The facts in the case cited were, that, at the time of the execution of the mortgage in question, the statute of the State of Illinois required the owner or other.person entitled to redeem to pay ten per cent, interest. A statute in force at the time of the sale authorized a redemption by paying eight per cent, interest. It was insisted that the value of the mortgage contract was impaired by the subsequent law reducing the rate of interest, because it was argued the reduction of the interest would necessarily tend to lessen the number of bidders at the sale. It was held, however, that “ The laws with reference to which the parties must be assumed to have contracted, when the mortgage was executed, were those which in their direct or necessary legal operation controlled or affected the obligations of such contract,” and that the fact
In the view we take, the case cited, involving as it did the rights of a purchaser under a mortgage sale, goes to an extent beyond what is required to uphold the law under which the sale was made in the present case.

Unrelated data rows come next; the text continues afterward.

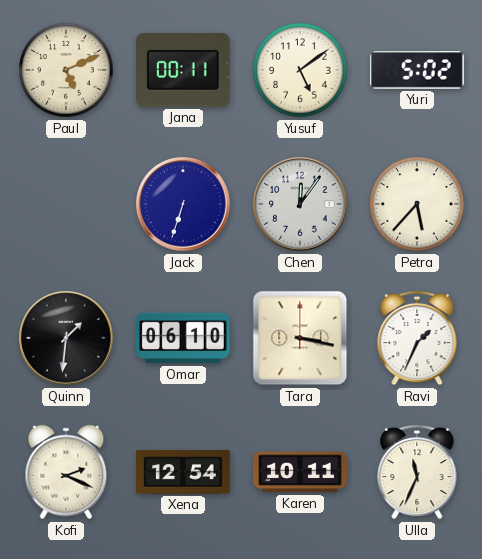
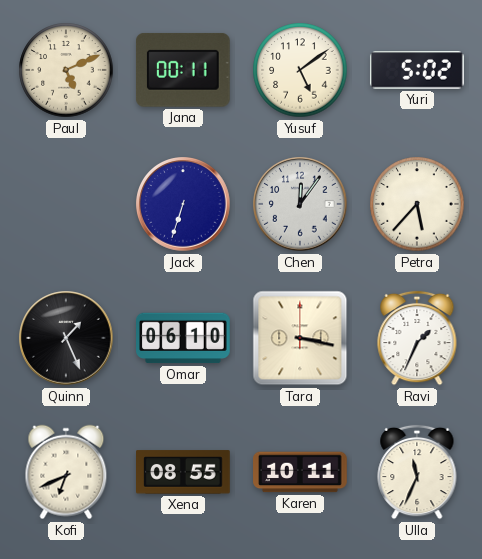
Quinn: 1:31 -> 1:26
Kofi: 2:19 -> 6:41
Xena: 12:54 -> 08:55
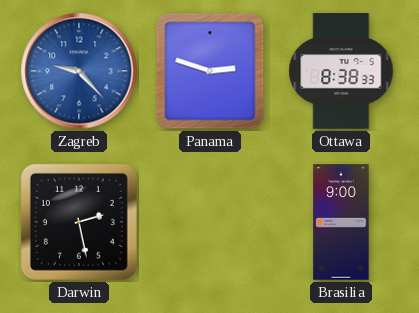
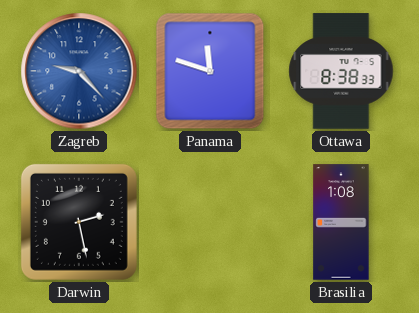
Panama: 2:48 -> 11:48
Brasilia: 9:00 -> 1:08
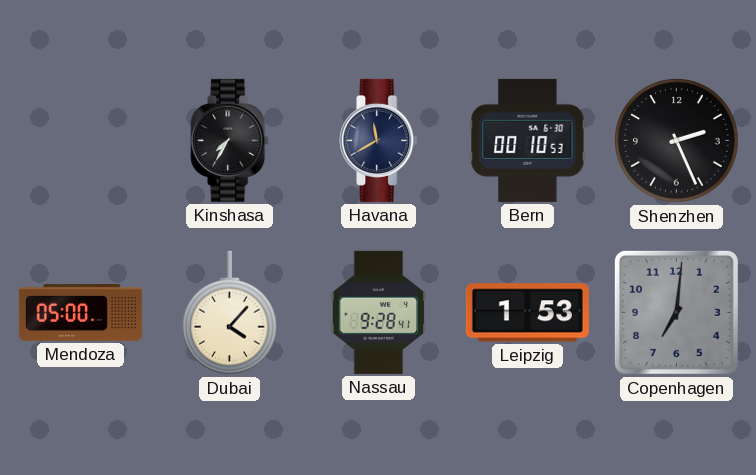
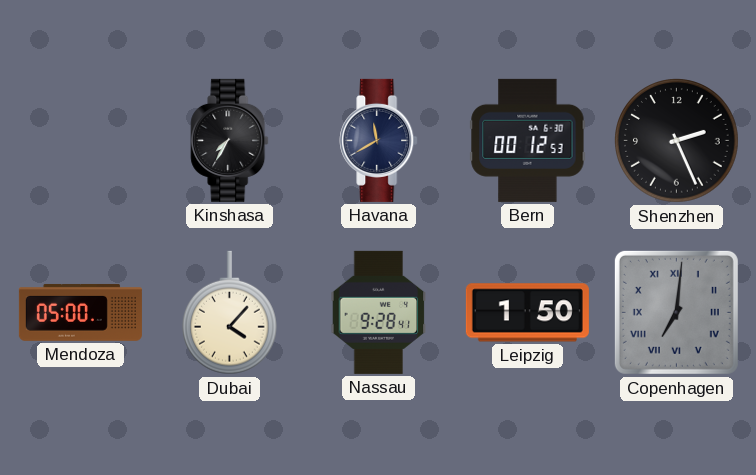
Bern: 00:10 -> 00:12
Leipzig: 1:53 -> 1:50
Copenhagen numerals: Arabic -> Roman
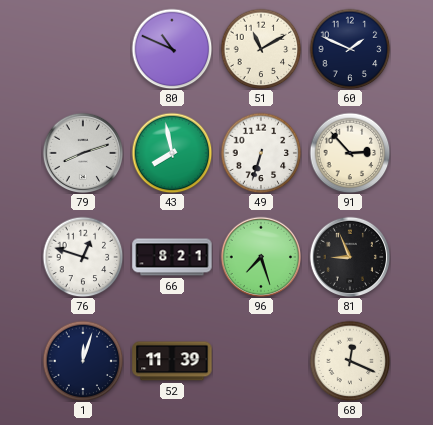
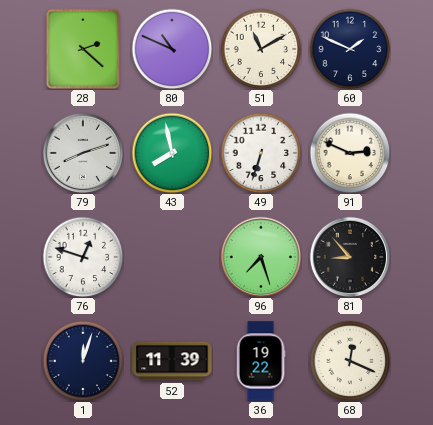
28: none -> 2:22
91: 2:53 -> 2:49
66: 8:21 -> none
81: 8:56 -> 8:53
36: none -> 19:22
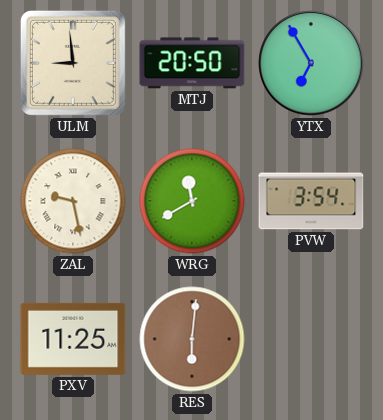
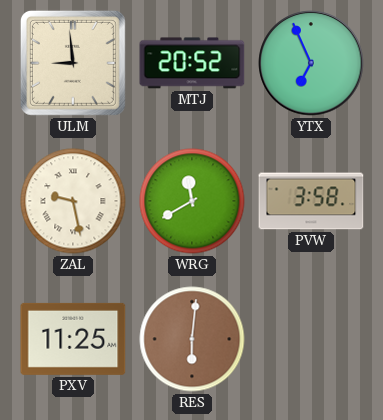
MTJ: 20:50 -> 20:52
YTX: 6:55 -> 6:56
PVW: 3:54 -> 3:58
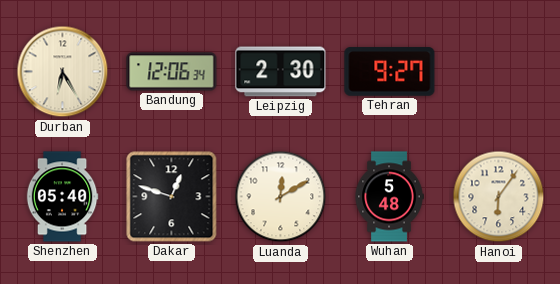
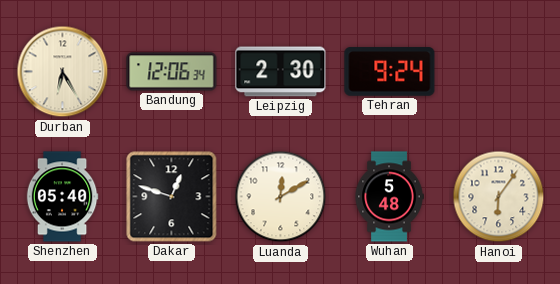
Tehran: 9:27 -> 9:24
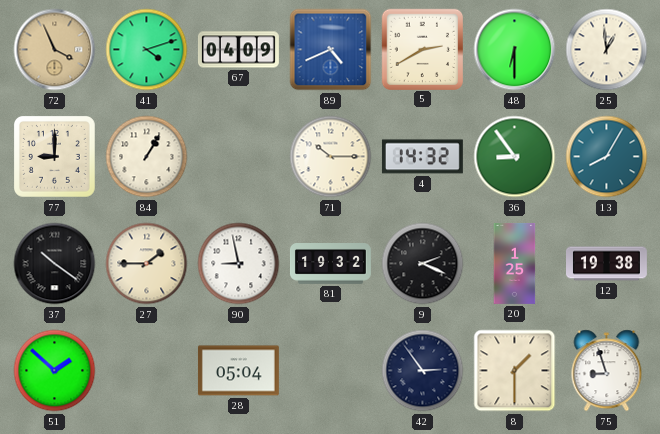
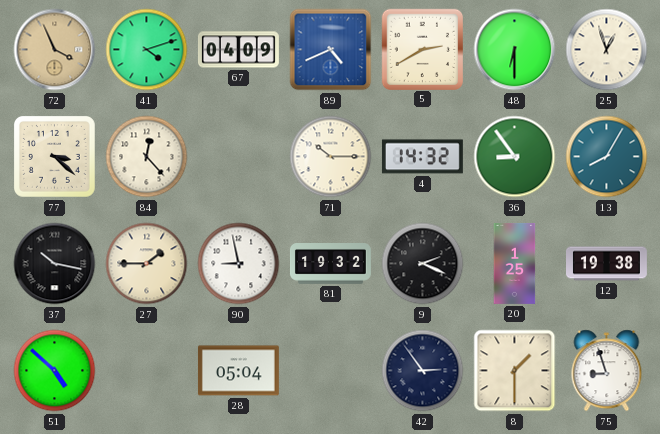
25: 12:59 -> 12:57
77: 9:00 -> 3:22
84: 1:05 -> 12:23
37: 10:21 -> 10:17
51: 1:52 -> 4:52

The right of the execution debtor to occupy real estate sold during the year within which he is entitled to redeem, is a humane and reasonable regulation. As against debtors, the redemption law in force at the time of the sale has been uniformly held to govern. Edwards v. Johnson, 105 Ind. 594; Moor v. Seaton, 31 Ind. 11. We can see no reason why it should not govern as to creditors.
Redemption from sales made in pursuance of decretal orders in foreclosure cases may stand upon a somewhat different basis. There is a sense in which a mortgagee acquires an estate or interest in the land mortgaged. Subsequent legislation tending to diminish the quantity or character of the estate by enlarging the right of the mortgagee, might in a given case materially and injuriously affect the value of the mortgage debt. For that reason, the ruling in Travellers Ins. Co. v. Brouse, 83 Ind. 62, is not controlling in a case like the present. For the same reason, the conclusions at which we have arrived in the present case do not necessarily result in the modification of the case cited, except so far as that case may seem to have general application to all contracts. Concerning mortgages, the question remains for further examination. As has been observed, every case, even though it may involve a purchase at a mortgage sale, must depend largely upon its own circumstances. Regard must be had to the effect of the law upon contracts, as cases arise, in determining whether or not within the general principles the obligation of the contract has been impaired.
Upon the facts found in the present case, our conclusion is that the learned circuit court erred.
The judgment is reversed, with 'costs, with directions to the court below to restate its conclusions of law, and to render judgment in accordance with this opinion.